An FBI director explained the changes in a two-page letter to the state commission investigating the Feb. 14 massacre at Marjory Stoneman Douglas High School in Parkland. The letter was sent in lieu of offering in-person testimony before the commission, as chair and Pinellas County Sheriff Bob Gualtieri requested months ago.
Read more: Four Stoneman Douglas High School Employees Transferred After Parkland Shooting Missteps
The correspondence arrived more than two weeks after FBI officials told Gualtieri it had been sent, further delaying when the panel might be able to consider the information as it prepares a report for state leaders with recommendations about how to prevent and prepare for another school shooting.
The Marjory Stoneman Douglas High School Public Safety Commission is scheduled to meet again Dec. 12-13 in Sunrise before the Jan. 1, 2019, deadline for its report.
Gualtieri has said he believed the FBI was sending details of an internal investigation into why the federal agency did not properly follow up on the tips.
"I, like the rest of the commission, [am] anxious to know what's in it so we can find out what happened," Gualtieri said earlier this month, referring to the FBI "packet" he was told was in the mail. "Hopefully, we'll get some insight into what happened and decide how to proceed from there."
The letter doesn't get into specifics about the missed tips, which might have helped prevent the killings of 14 students and three staff members at the Broward County public school.
The letter says the FBI is working to reform its Public Access Line, or PAL, through which the agency receives thousands of calls every day.
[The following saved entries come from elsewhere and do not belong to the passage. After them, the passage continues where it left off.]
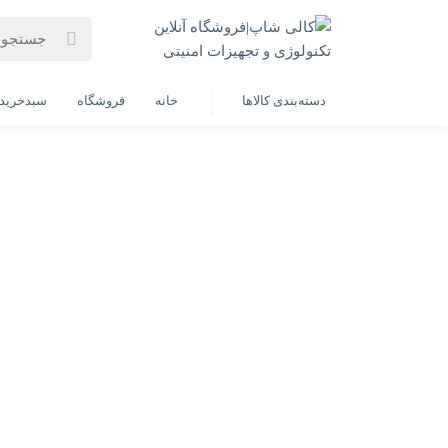
خانه
فروشگاه لوازم
رایانه
لپ تاپ
لپ تاپ دانشجویی 
لپ تاپ دانشجویی و اداری
دسته‌بندی کالاها
خانه
فروشگاه
سبدخرید
موجود
لپ تاپ LENOVO IP1-Corei5 (1335U)
(16GB-512SSD INTEL) FHD
IPS+WIN11(به همراه هدیه ارزشمند)
همراه 
107,500,000 تومان
900,000
خرید
خری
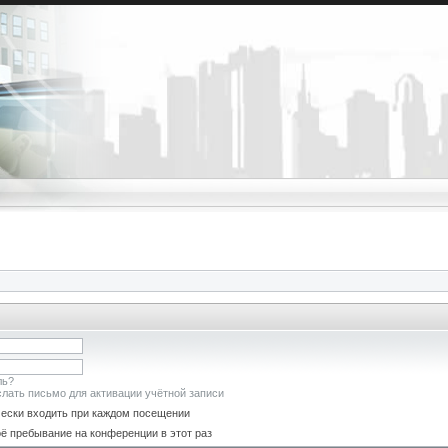
ль?
лать письмо для активации учётной записи
ески входить при каждом посещении
ё пребывание на конференции в этот раз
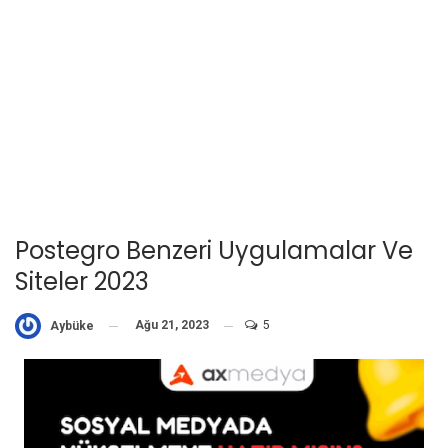
Postegro Benzeri Uygulamalar Ve
Siteler 2023
Ağu 21, 2023
5
Aybüke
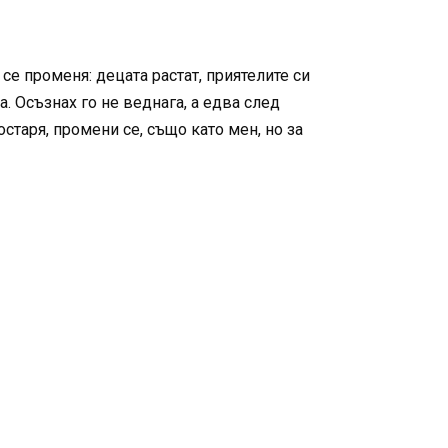
се променя: децата растат, приятелите си
. Осъзнах го не веднага, а едва след
старя, промени се, също като мен, но за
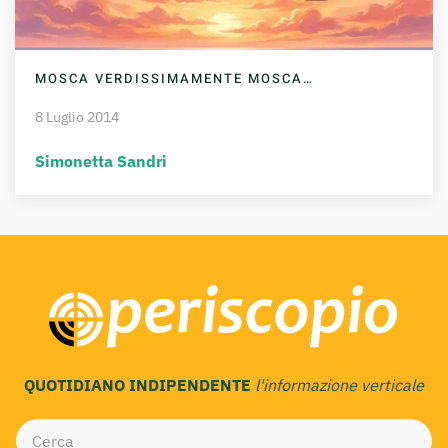
MOSCA VERDISSIMAMENTE MOSCA…
8 Luglio 2014
Simonetta Sandri
QUOTIDIANO INDIPENDENTE
l'informazione verticale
Instead of operating as only a call-intake center, PAL will soon have additional staff who are qualified to analyze and disseminate the information to law enforcement agents "in a timely manner." At least 62 more people will be hired to staff the tipline, according to the letter.
Also, there will be new safeguards in place to make sure any tips that include words referencing threats to human life will be thoroughly reviewed. That includes a new "speech-to-text" technology feature "to identify key threat words used by the caller in the digital transcript of a call."